LLMs & A Thousand Pardons
ChatGPT and similar Large Language Models have garnered much publicity. There is definitely a wow factor as you interact with it. Beyond their iconic place in modern culture as a “wow factor” technology, they have their place as task assistants and content creators. It is inevitable with scraping the internet as a dataset training corpus there is going to be leakage and bias into the model.
If using an LLM as an assistant in a profession where ground based facts, truths and calculations are mission critical. The tendencies of these models to act as the expert and present hallucinations, as they are monikered, as if they are ground based fact can be quite detrimental to the goals of the use of these tools.

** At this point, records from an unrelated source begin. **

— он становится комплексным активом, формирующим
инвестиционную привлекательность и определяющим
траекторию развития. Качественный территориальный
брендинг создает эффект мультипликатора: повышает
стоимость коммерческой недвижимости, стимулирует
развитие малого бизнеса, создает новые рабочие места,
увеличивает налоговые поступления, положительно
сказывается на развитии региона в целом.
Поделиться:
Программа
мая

Apologizing and reformulating a response to my prompt because I knew the subject, or tested the output and found the reply to be false, would be grounds for firing of a real world human assistant. After the 100th time of having to double- and triple-check their work, submitted it as if it was cited fact or verified calculation, algorithm or code snippet being sought, you’re stretching when you call it “performant”. Reading comprehension in an LLM is an ephemeral property of the order of the training text, which dilutes ever-further with each inaccurate statement it uptakes in training.
Getting Specific
Furthermore they cannot be lightweight, portable, always in need of a networked connection and your work with the tool can be data mined. If your field is domain specific, i.e. electrical engineering, Porsche automobile mechanic, ecosystem biologist specializing in southeastern US sub-tropical rain forests, etc., do you really need to know the names and dates of movie or music releases, the history of feminist Micronesian basket weaving?
You would want your AI toolset to be domain specific, fluent in the language and idioms of the field or trade or methodologies. You would want its inference engine tuned to handle constructing ground truth based factual responses using the grammars and stylings peculiar to the knowledge domain specific field you would require a task assistant toolset to provide you.
Base Vocabulary & Reference Materials
To begin with, we would provide a base language model of those words which typically occur in general conversant language. We have 1k, 2k, 3k, 5k, 10k, 30k and 330k word models. These base models then get expanded with additional words harvested from the domain specific corpus training materials.
These base materials may consist of textbooks, essays, white papers, repair manuals, guide books. While harvesting for words the text is analyzed and statistics compiled across n-Gram windows of various lengths, given conceptual linkages and categorized to construct prompt responses based on what the inference engine calculated as a stochastically correct response.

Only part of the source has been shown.